12 mai 2020
Par la loi de finances rectificative pour 2020 du 25 avril 2020, le législateur a mis en place un régime fiscal spécifique de faveur afin d’inciter les bailleurs à renoncer à percevoir les loyers.
Les dispositions gouvernementales ont prévu une suspension des loyers dans la période actuelle sans prononcer la dispense de ceux-ci.
De sorte que sauf accord du bailleur, les loyers restent en principe dus (sauf dans certains cas à pouvoir tenter d’invoquer la force majeure pour le preneur).
Dès les premiers jours de confinement, le gouvernement appelait l’ensemble des propriétaires de locaux professionnels à renoncer spontanément aux loyers en faveur des preneurs.
L’appel du Gouvernement avait pour objectif de préserver la trésorerie des entreprises ou, à tout le moins, d’éviter d’accroitre leur endettement en période de crise.
Un nombre important de bailleurs se questionnait sur le régime fiscal de ces « abandons » de loyer.
Le législateur a mis en place un régime fiscal spécifique de faveur afin d’inciter les bailleurs à renoncer à percevoir les loyers.
1/ Ainsi, s’agissant des bailleurs soumis, au titre de ces loyers, à l’impôt sur le revenu dans la catégorie des revenus fonciers, le législateur crée un article 14 B du Code Général des Impôts, aux termes duquel il est expressément prévu que « ne constituent pas un revenu imposable du bailleur les éléments de revenus fonciers ayant fait l'objet, par le bailleur, d'un abandon ou d'une renonciation au profit de l'entreprise locataire entre le 15 avril et le 31 décembre 2020 ». Cela vise donc la renonciation au loyer et à ses accessoires.

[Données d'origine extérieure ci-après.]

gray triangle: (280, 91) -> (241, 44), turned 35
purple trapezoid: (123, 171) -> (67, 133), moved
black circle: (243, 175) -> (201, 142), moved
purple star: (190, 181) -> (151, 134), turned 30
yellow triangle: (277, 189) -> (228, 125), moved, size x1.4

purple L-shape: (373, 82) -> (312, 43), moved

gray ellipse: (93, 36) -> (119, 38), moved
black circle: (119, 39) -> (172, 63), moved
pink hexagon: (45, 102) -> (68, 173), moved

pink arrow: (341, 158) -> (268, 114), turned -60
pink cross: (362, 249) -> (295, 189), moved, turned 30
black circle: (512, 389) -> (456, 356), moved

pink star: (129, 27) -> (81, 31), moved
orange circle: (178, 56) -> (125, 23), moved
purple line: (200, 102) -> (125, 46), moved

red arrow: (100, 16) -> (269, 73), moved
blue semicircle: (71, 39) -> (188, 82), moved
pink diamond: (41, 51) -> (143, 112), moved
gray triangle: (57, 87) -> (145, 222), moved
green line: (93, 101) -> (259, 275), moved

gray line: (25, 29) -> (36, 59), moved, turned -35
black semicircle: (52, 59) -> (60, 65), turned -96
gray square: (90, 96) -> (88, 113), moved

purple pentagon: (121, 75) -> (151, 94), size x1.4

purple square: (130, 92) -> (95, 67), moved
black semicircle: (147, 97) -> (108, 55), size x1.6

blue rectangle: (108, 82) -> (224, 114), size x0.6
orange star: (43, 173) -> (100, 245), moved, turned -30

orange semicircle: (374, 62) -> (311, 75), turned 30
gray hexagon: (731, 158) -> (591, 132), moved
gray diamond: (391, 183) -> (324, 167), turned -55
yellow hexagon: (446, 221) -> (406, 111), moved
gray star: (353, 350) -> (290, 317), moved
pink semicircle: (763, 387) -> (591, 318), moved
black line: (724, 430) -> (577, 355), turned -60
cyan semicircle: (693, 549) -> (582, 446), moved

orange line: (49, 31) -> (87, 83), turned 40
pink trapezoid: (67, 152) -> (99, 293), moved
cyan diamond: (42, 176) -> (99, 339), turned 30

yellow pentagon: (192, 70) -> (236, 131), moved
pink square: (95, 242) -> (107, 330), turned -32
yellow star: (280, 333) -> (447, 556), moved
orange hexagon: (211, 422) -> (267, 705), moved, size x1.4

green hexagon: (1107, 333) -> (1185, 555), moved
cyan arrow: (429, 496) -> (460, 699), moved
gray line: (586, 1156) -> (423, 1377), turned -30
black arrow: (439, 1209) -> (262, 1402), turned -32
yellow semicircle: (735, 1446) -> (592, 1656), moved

Le fait que le bien ne produise pas de revenu du fait de l’abandon des loyers, ne fait nullement obstacle à la déduction des charges supportées au titre du bien loué. En d’autres termes, il ne peut être reproché au bailleur de déduire des charges afférentes à un bien non productif de revenu foncier !
Une réserve est toutefois prévue. Lorsque l'entreprise locataire est exploitée par un ascendant, un descendant ou un membre du foyer fiscal du bailleur, le bénéfice de ce dispositif est subordonné à la condition que le bailleur puisse justifier par tous moyens des difficultés de trésorerie de l'entreprise.
Plus encore, l’existence d’un lien de dépendance entre la société bailleresse et la société preneuse fait obstacle à l’application de ce régime.
2/S’agissant des bailleurs, moins nombreux, relevant du régime des bénéfices non commerciaux (sous-location notamment), il est encore prévu que les abandons de loyers sont exclus des recettes imposables de la personne qui a renoncé à les percevoir.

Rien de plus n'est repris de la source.